The back wall of the Piazza XX Septembre is actually the outside wall of the parish church of San Michele Arcangelo; close to the oratory of San Antonio under which is the fountain of Canui mentioned in the 1575 municipal statutes. The church of San Michele Arcangelo itself was built in the 15th century with its majestic local stone façade, displaying a statue of Saint Michael dispatching the devil, carved with painstaking care and great skill by Giorgio De Lancia in 1450. It boasts a rose window depicting the Agnus Dei, or Lamb of God, surrounded by stained glass panels representing the 12 apostles. It’s an early work by Giovanni Gaggini of Bissone, who went on to earn great fame for similar works in Genoa. A testimony to late medieval art its one of the last expressions of the Gothic style,[original research?] on the threshold of the Renaissance. The interior confirms this full stylistic evolution. It appears basilica shaped with three aisles separated by two rows of columns, the latest octagonal, as a result of the 16th century enlargement. Behind the altar is the grand polyptych created by the painter Giovanni Canavesio in January 1500, four meters high it includes 38 compartments beautifully framed with wood covered in gold these paintings attempt to capture the humble humanity of the story of Jesus, with a realistic expressionism previously unknown in medieval art demonstrating the upcoming Renaissance style. They show Canavesios taste for theatrical and dramatic situations. Canavesio himself was born probably around 1430 in Pinerolo His name appears in the archives of his home town in 1450. When he came to Pigna, Canavesio was already an established painter. Prior to the creation of the polyptych in 1482 Canavesio produced a series of frescos for the church of San Bernardo. They represented the Four Evangelists, of the Church, the cycle of the Passion of Christ and the Last Judgment.
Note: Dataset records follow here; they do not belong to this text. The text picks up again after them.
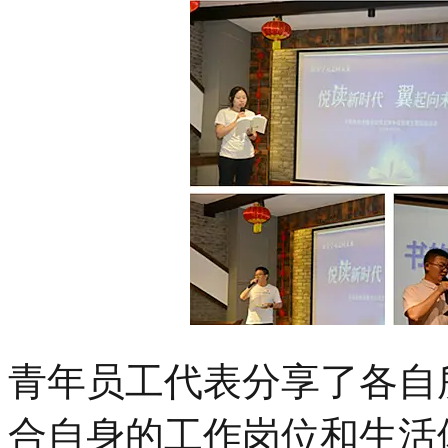
青年员工代表分享了各自
合自身的工作岗位和生活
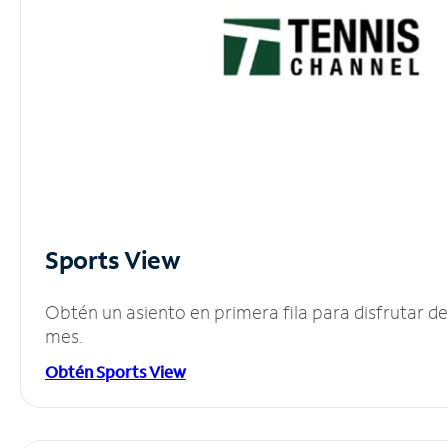
Sports View
Obtén un asiento en primera fila para disfrutar 
mes.
Obtén Sports View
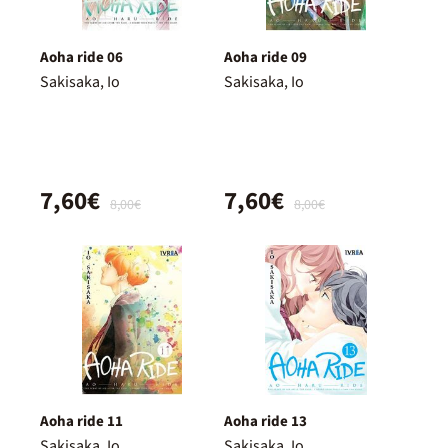
Aoha ride 06
Aoha ride 09
Sakisaka, Io
Sakisaka, Io
7,60€
7,60€
8,00€
8,00€
Aoha ride 11
Aoha ride 13
Sakisaka, Io
Sakisaka, Io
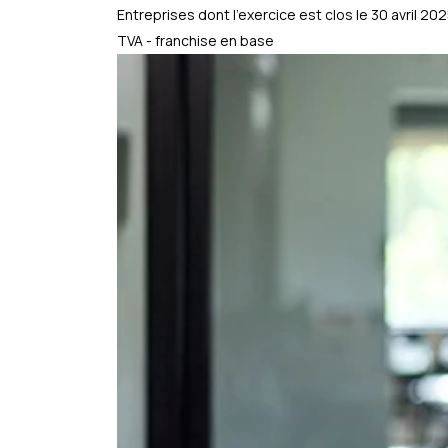
Entreprises dont l'exercice est clos le 30 avril 20
TVA - franchise en base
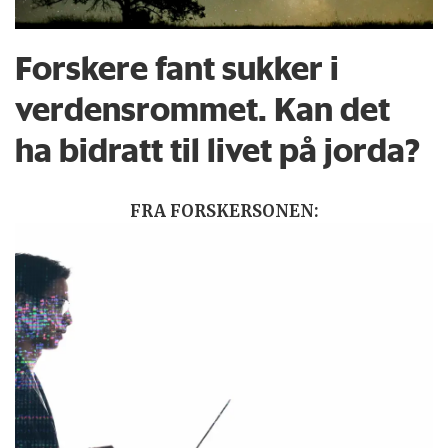
Forskere fant sukker i
verdensrommet. Kan det
ha bidratt til livet på jorda?
FRA FORSKERSONEN:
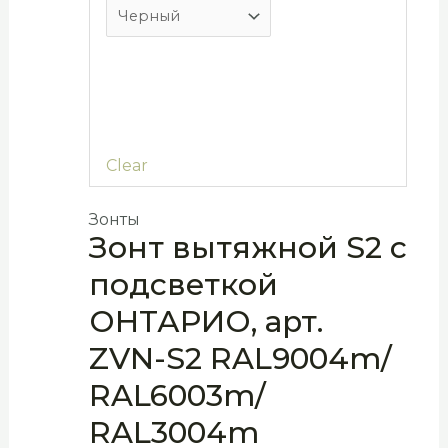
Clear
Зонты
Зонт вытяжной S2 с
подсветкой
ОНТАРИО, арт.
ZVN-S2 RAL9004m/
RAL6003m/
RAL3004m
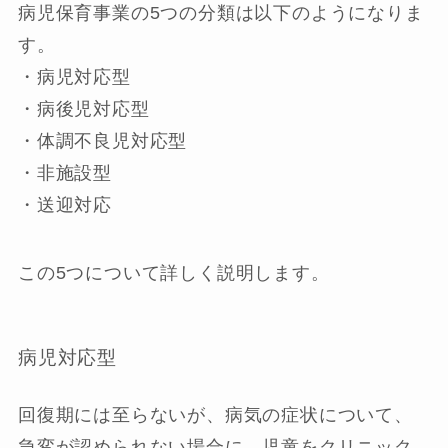
病児保育事業の5つの分類は以下のようになりま
す。
・病児対応型
・病後児対応型
・体調不良児対応型
・非施設型
・送迎対応
この5つについて詳しく説明します。
病児対応型
回復期には至らないが、病気の症状について、
急変が認められない場合に、児童をクリニック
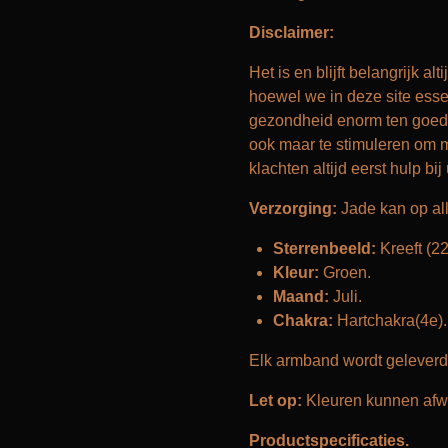
Disclaimer:
Het is en blijft belangrijk a
hoewel we in deze site essen
gezondheid enorm ten goede
ook maar te stimuleren om me
klachten altijd eerst hulp bij
Verzorging:
Jade kan op al
Sterrenbeeld:
Kreeft (22
Kleur:
Groen.
Maand:
Juli.
Chakra:
Hartchakra(4e).
Elk armband wordt geleverd
Let op:
Kleuren kunnen afwi
Productspecificaties.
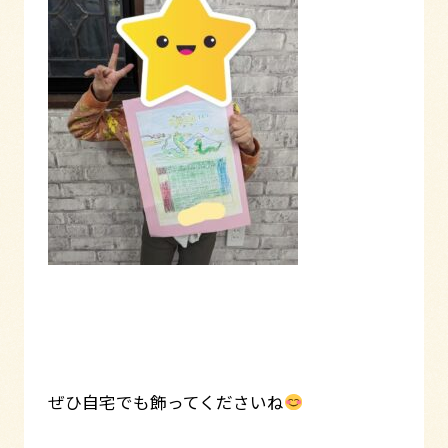
ぜひ自宅でも飾ってくださいね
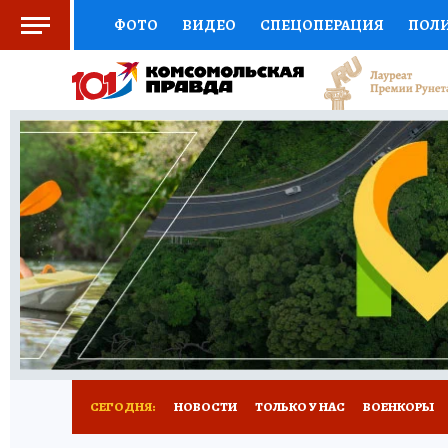
ФОТО
ВИДЕО
СПЕЦОПЕРАЦИЯ
ПОЛ
СОЦПОДДЕРЖКА
НАУКА
СПОРТ
КО
ВЫБОР ЭКСПЕРТОВ
ДОКТОР
ФИНАНС
КНИЖНАЯ ПОЛКА
ПРОГНОЗЫ НА СПОРТ
ПРЕСС-ЦЕНТР
НЕДВИЖИМОСТЬ
ТЕЛЕ
РАДИО КП
РЕКЛАМА
ТЕСТЫ
НОВОЕ 
СЕГОДНЯ:
НОВОСТИ
ТОЛЬКО У НАС
ВОЕНКОРЫ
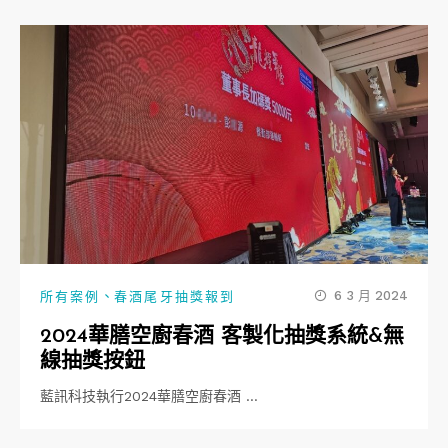
、
6 3 月 2024
所有案例
春酒尾牙抽獎報到
2024華膳空廚春酒 客製化抽獎系統&無
線抽獎按鈕
藍訊科技執行2024華膳空廚春酒 …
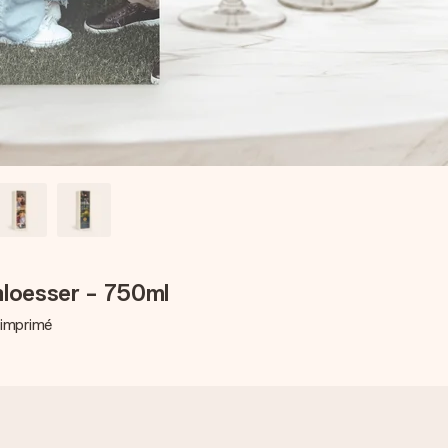
loesser - 750ml
 imprimé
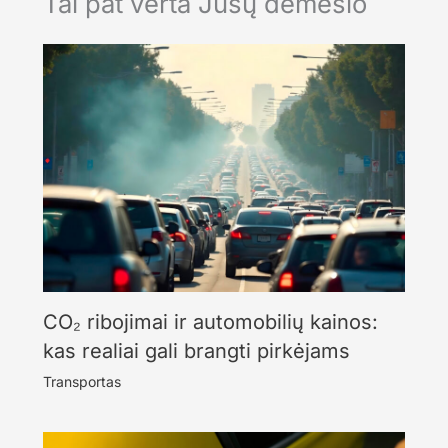
Tai pat verta Jūsų dėmesio
CO₂ ribojimai ir automobilių kainos:
kas realiai gali brangti pirkėjams
Transportas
The original church of San Bernardo was built between the end of the 13th century and the early 14th century on a cliff above the Nervia valley. During the 15th century, a period of wealth for the village of Pigna and its 3,000 inhabitants, it was enlarged to its present form.
This was a strategic point for the house of Savoy and the war with Genoa. The location of Pigna and particularly this church was extremely important as it was on the road between the coastal areas and the lower valleys of the Piedmont. Dried fish and salt from the coast, along with oil and wine were transported to the north, while cheese and milk products or corn were sent in the other direction. The church of San Bernardo became not only a place of devotion but also a place of safety for travellers and merchants during the night, when the gates of Pigna were closed.
Today, despite its tranquil appearance, Pigna is a vibrant community. A popular tourist location, the village is visited by people from all over the world. Quieter in the autumn and winter, in the spring and summer months the population swells as holiday makers flock to enjoy its varied attractions, like the numerous small mountain lakes dotted about the countryside or the many festivals held in the village throughout the summer where locals and visitors alike enjoy food and dancing late into the night. With a smattering of bars, restaurants and shops there’s plenty to do and see. Pigna continues to grow culturally and economically. Rich in history and surrounded by scenes of natural beauty, one can only hope that it continues to prosper while retaining its cultural heritage, as a monument to the past and beautiful place to be enjoyed for years to come.